If you include the 6875 Timer chip, follow the data sheet carefully,
it's a little tricky in its discretes (I don't remember from 40 years
ago what exactly it is).
The biggest disadvantage to the 6850 ACIA and 14411 Baud rate generator
is the baud rate is NOT software selectable.
SWTBUG was much better than MIKBUG and GMXBUG was even better.
If you want to emulate both the SWTPC and Motorola board addresses I
would strongly recommend some kind of programmable logic to handle the
very different addressing schemes.
The SS-30 I/O Bus had the address decoding on the motherboard. Each slot
was allocated 4 address (the later MC6809 version upped this to 16
address.)? Where as the Motorola system addressed differently.
On 1/18/2022 6:22 PM, Chris Elmquist via cctalk wrote:
On Tuesday (01/18/2022 at 11:35PM +0000), Jonathan
Chapman wrote:
How's about a Glitchbus board set that's
compatible? I was planning on doing it anyway.
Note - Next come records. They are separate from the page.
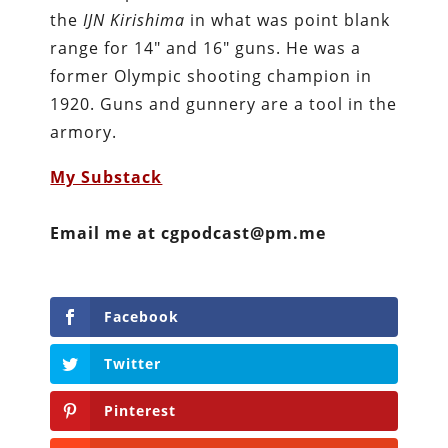
the
IJN Kirishima
in what was point blank
range for 14″ and 16″ guns. He was a
former Olympic shooting champion in
1920. Guns and gunnery are a tool in the
armory.
My Substack
Email me at cgpodcast@pm.me
Facebook
Twitter
Pinterest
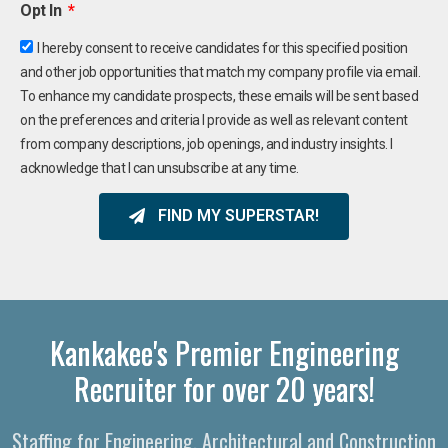
Opt In
I hereby consent to receive candidates for this specified position
and other job opportunities that match my company profile via email.
To enhance my candidate prospects, these emails will be sent based
on the preferences and criteria I provide as well as relevant content
from company descriptions, job openings, and industry insights. I
acknowledge that I can unsubscribe at any time.
FIND MY SUPERSTAR!
Kankakee's Premier Engineering
Recruiter for over 20 years!
Staffing for Engineering, Architectural and Construction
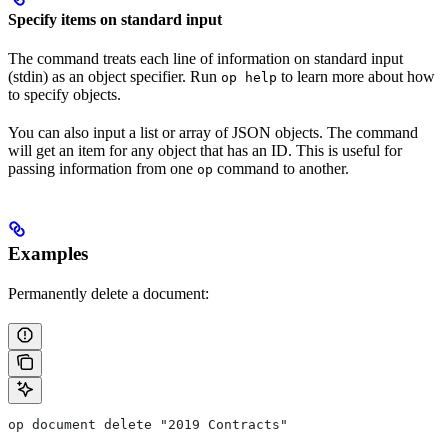
Specify items on standard input
The command treats each line of information on standard input
(stdin) as an object specifier. Run
to learn more about how
op help
to specify objects.
You can also input a list or array of JSON objects. The command
will get an item for any object that has an ID. This is useful for
passing information from one
command to another.
op
Examples
Permanently delete a document:
op document delete "2019 Contracts"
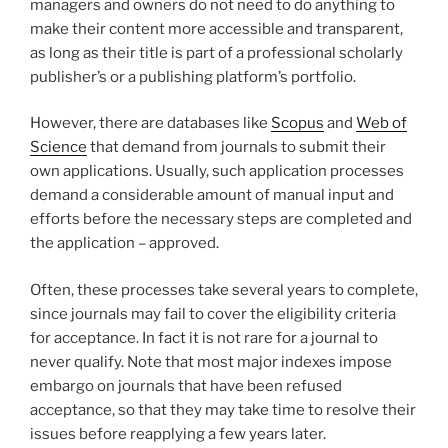
managers and owners do not need to do anything to
make their content more accessible and transparent,
as long as their title is part of a professional scholarly
publisher’s or a publishing platform’s portfolio.
However, there are databases like
Scopus
and
Web of
Science
that demand from journals to submit their
own applications. Usually, such application processes
demand a considerable amount of manual input and
efforts before the necessary steps are completed and
the application – approved.
Often, these processes take several years to complete,
since journals may fail to cover the eligibility criteria
for acceptance. In fact it is not rare for a journal to
never qualify. Note that most major indexes impose
embargo on journals that have been refused
acceptance, so that they may take time to resolve their
issues before reapplying a few years later.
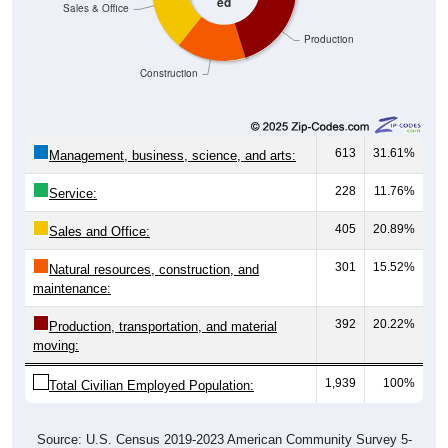
Production
Construction
613
31.61%
Management, business, science, and arts:
228
11.76%
Service:
405
20.89%
Sales and Office:
301
15.52%
Natural resources, construction, and
maintenance:
392
20.22%
Production, transportation, and material
moving:
1,939
100%
Total Civilian Employed Population:
Source: U.S. Census 2019-2023 American Community Survey 5-
Year Estimates. Table DP03. SELECTED ECONOMIC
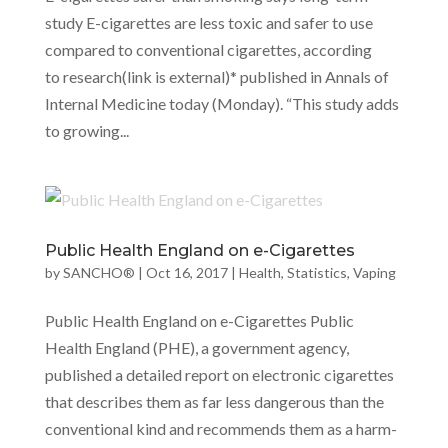
study E-cigarettes are less toxic and safer to use
compared to conventional cigarettes, according
to research(link is external)* published in Annals of
Internal Medicine today (Monday). “This study adds
to growing...
Public Health England on e-Cigarettes
by
SANCHO®
|
Oct 16, 2017
|
Health
,
Statistics
,
Vaping
Public Health England on e-Cigarettes Public
Health England (PHE), a government agency,
published a detailed report on electronic cigarettes
that describes them as far less dangerous than the
conventional kind and recommends them as a harm-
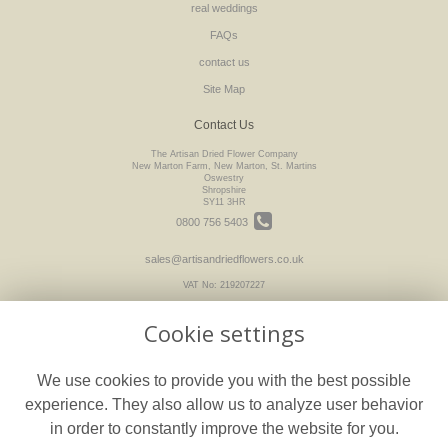
real weddings
FAQs
contact us
Site Map
Contact Us
The Artisan Dried Flower Company
New Marton Farm, New Marton, St. Martins
Oswestry
Shropshire
SY11 3HR
0800 756 5403
sales@artisandriedflowers.co.uk
VAT No: 219207227
Cookie settings
Legal
We use cookies to provide you with the best possible
Terms and Conditions
experience. They also allow us to analyze user behavior
Privacy Policy
in order to constantly improve the website for you.
Cookie Policy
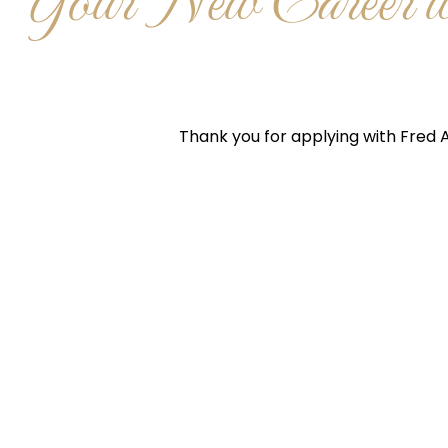
Your New Career wi
Thank you for applying with Fred A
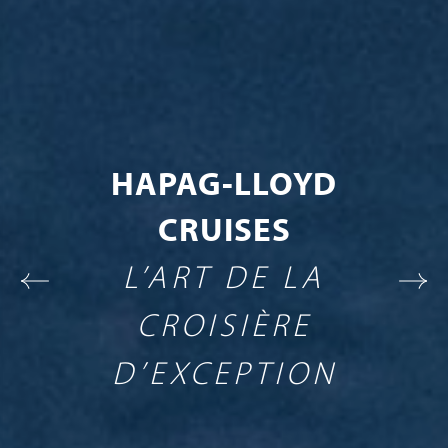
HAPAG-LLOYD
CRUISES
L’ART DE LA
CROISIÈRE
D’EXCEPTION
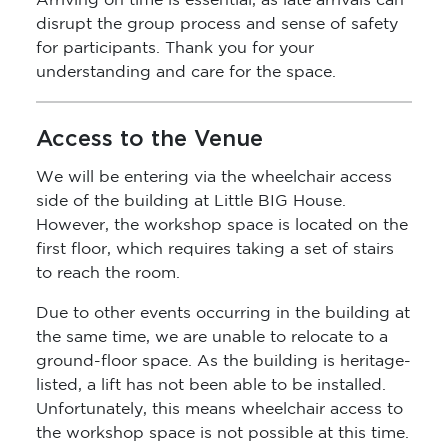
Arriving on time is essential, as late arrivals can
disrupt the group process and sense of safety
for participants. Thank you for your
understanding and care for the space.
Access to the Venue
We will be entering via the wheelchair access
side of the building at Little BIG House.
However, the workshop space is located on the
first floor, which requires taking a set of stairs
to reach the room.
Due to other events occurring in the building at
the same time, we are unable to relocate to a
ground-floor space. As the building is heritage-
listed, a lift has not been able to be installed.
Unfortunately, this means wheelchair access to
the workshop space is not possible at this time.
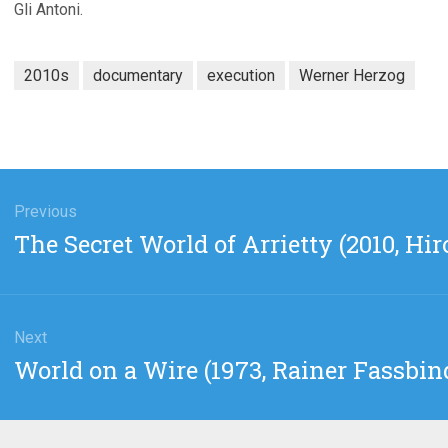
Gli Antoni.
2010s
documentary
execution
Werner Herzog
gation
Previous
Previous
The Secret World of Arrietty (2010, H
post:
Next
Next
World on a Wire (1973, Rainer Fassbin
post:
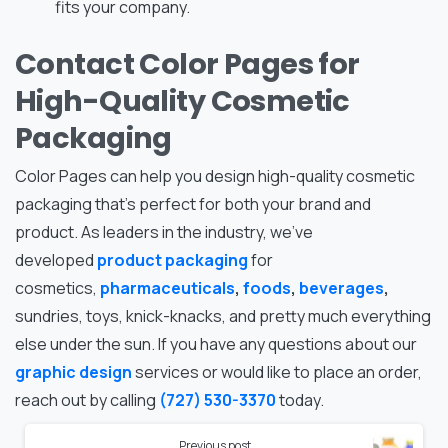
fits your company.
Contact Color Pages for
High-Quality Cosmetic
Packaging
Color Pages can help you design high-quality cosmetic
packaging that’s perfect for both your brand and
product. As leaders in the industry, we’ve
developed
product packaging
for
cosmetics,
pharmaceuticals
,
foods
,
beverages
,
sundries, toys, knick-knacks, and pretty much everything
else under the sun. If you have any questions about our
graphic design
services or would like to place an order,
reach out by calling
(727) 530-3370
today.
Previous post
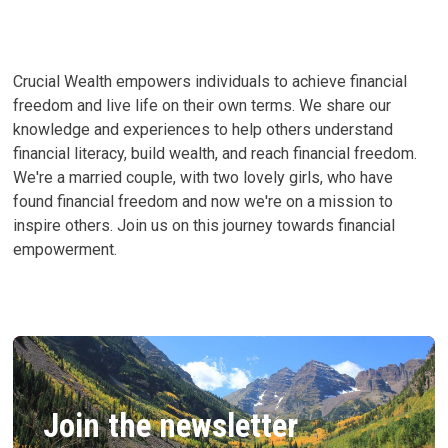
MY
JOURNEY
TO
TRUE
HAPPINESS
Crucial Wealth empowers individuals to achieve financial
freedom and live life on their own terms. We share our
knowledge and experiences to help others understand
financial literacy, build wealth, and reach financial freedom.
We're a married couple, with two lovely girls, who have
found financial freedom and now we're on a mission to
inspire others. Join us on this journey towards financial
empowerment.
Join the newsletter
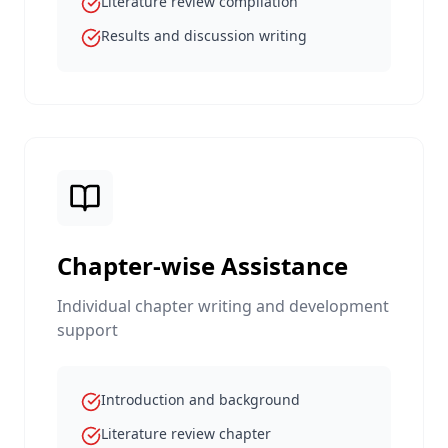
Literature review compilation
Results and discussion writing
Chapter-wise Assistance
Individual chapter writing and development
support
Introduction and background
Literature review chapter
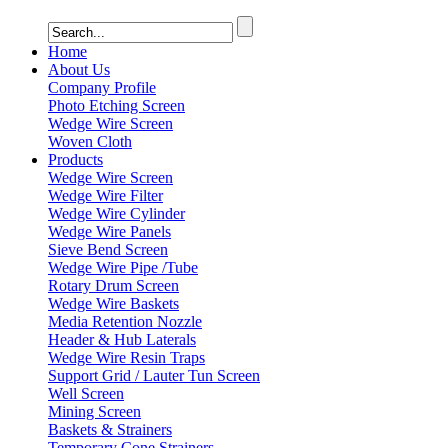
Home
About Us
Company Profile
Photo Etching Screen
Wedge Wire Screen
Woven Cloth
Products
Wedge Wire Screen
Wedge Wire Filter
Wedge Wire Cylinder
Wedge Wire Panels
Sieve Bend Screen
Wedge Wire Pipe /Tube
Rotary Drum Screen
Wedge Wire Baskets
Media Retention Nozzle
Header & Hub Laterals
Wedge Wire Resin Traps
Support Grid / Lauter Tun Screen
Well Screen
Mining Screen
Baskets & Strainers
Temporary Cone Strainers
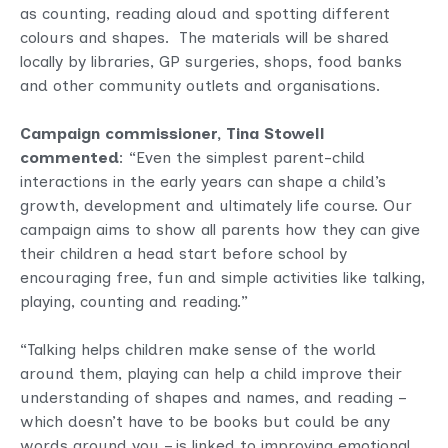
as counting, reading aloud and spotting different
colours and shapes. The materials will be shared
locally by libraries, GP surgeries, shops, food banks
and other community outlets and organisations.
Campaign commissioner, Tina Stowell
commented
: “Even the simplest parent-child
interactions in the early years can shape a child’s
growth, development and ultimately life course. Our
campaign aims to show all parents how they can give
their children a head start before school by
encouraging free, fun and simple activities like talking,
playing, counting and reading.”
“Talking helps children make sense of the world
around them, playing can help a child improve their
understanding of shapes and names, and reading –
which doesn’t have to be books but could be any
words around you – is linked to improving emotional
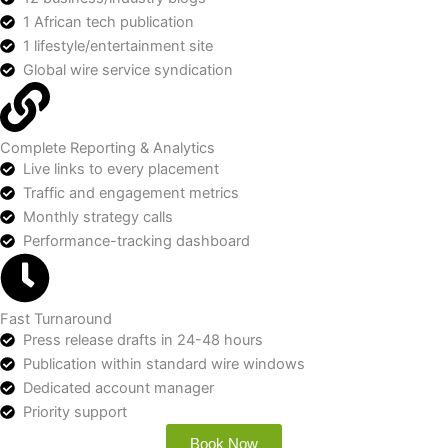
1 African tech publication
1 lifestyle/entertainment site
Global wire service syndication
Complete Reporting & Analytics
Live links to every placement
Traffic and engagement metrics
Monthly strategy calls
Performance-tracking dashboard
Fast Turnaround
Press release drafts in 24-48 hours
Publication within standard wire windows
Dedicated account manager
Priority support
Book Now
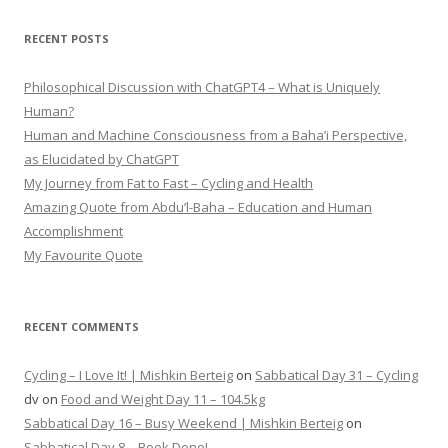
RECENT POSTS
Philosophical Discussion with ChatGPT4 – What is Uniquely
Human?
Human and Machine Consciousness from a Baha’i Perspective,
as Elucidated by ChatGPT
My Journey from Fat to Fast – Cycling and Health
Amazing Quote from Abdu’l-Baha – Education and Human
Accomplishment
My Favourite Quote
RECENT COMMENTS
Cycling – I Love It! | Mishkin Berteig
on
Sabbatical Day 31 – Cycling
dv
on
Food and Weight Day 11 – 104.5kg
Sabbatical Day 16 – Busy Weekend | Mishkin Berteig
on
Sabbatical Day 8 – Book Done!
That would be very cool. Something
along those lines was my plan B and
I even dug out a tube of 6802's for the effort. I think I could wire
up a prototype over a weekend. MC6802 is a nice "cheat" as you don't
have to mess with the two-phase clock stuff.
What would be really slick is an SBC that has everything on it to be
either an Altair 680 or an SWTPC 6800 just by changing some jumpers,
switches, etc. and putting the correct ROM monitor on the board.
If there was a PROM, a 32K SRAM, an ACIA and a bonus PIA socket, along
with a small amount of glue logic, I think we could run the ROM monitor
for either system and a bunch of legacy code in 32K of RAM-- which would
have been a big system in the day. The PIA would provide a fun GPIO
capability just for toggling bits to and from the real world.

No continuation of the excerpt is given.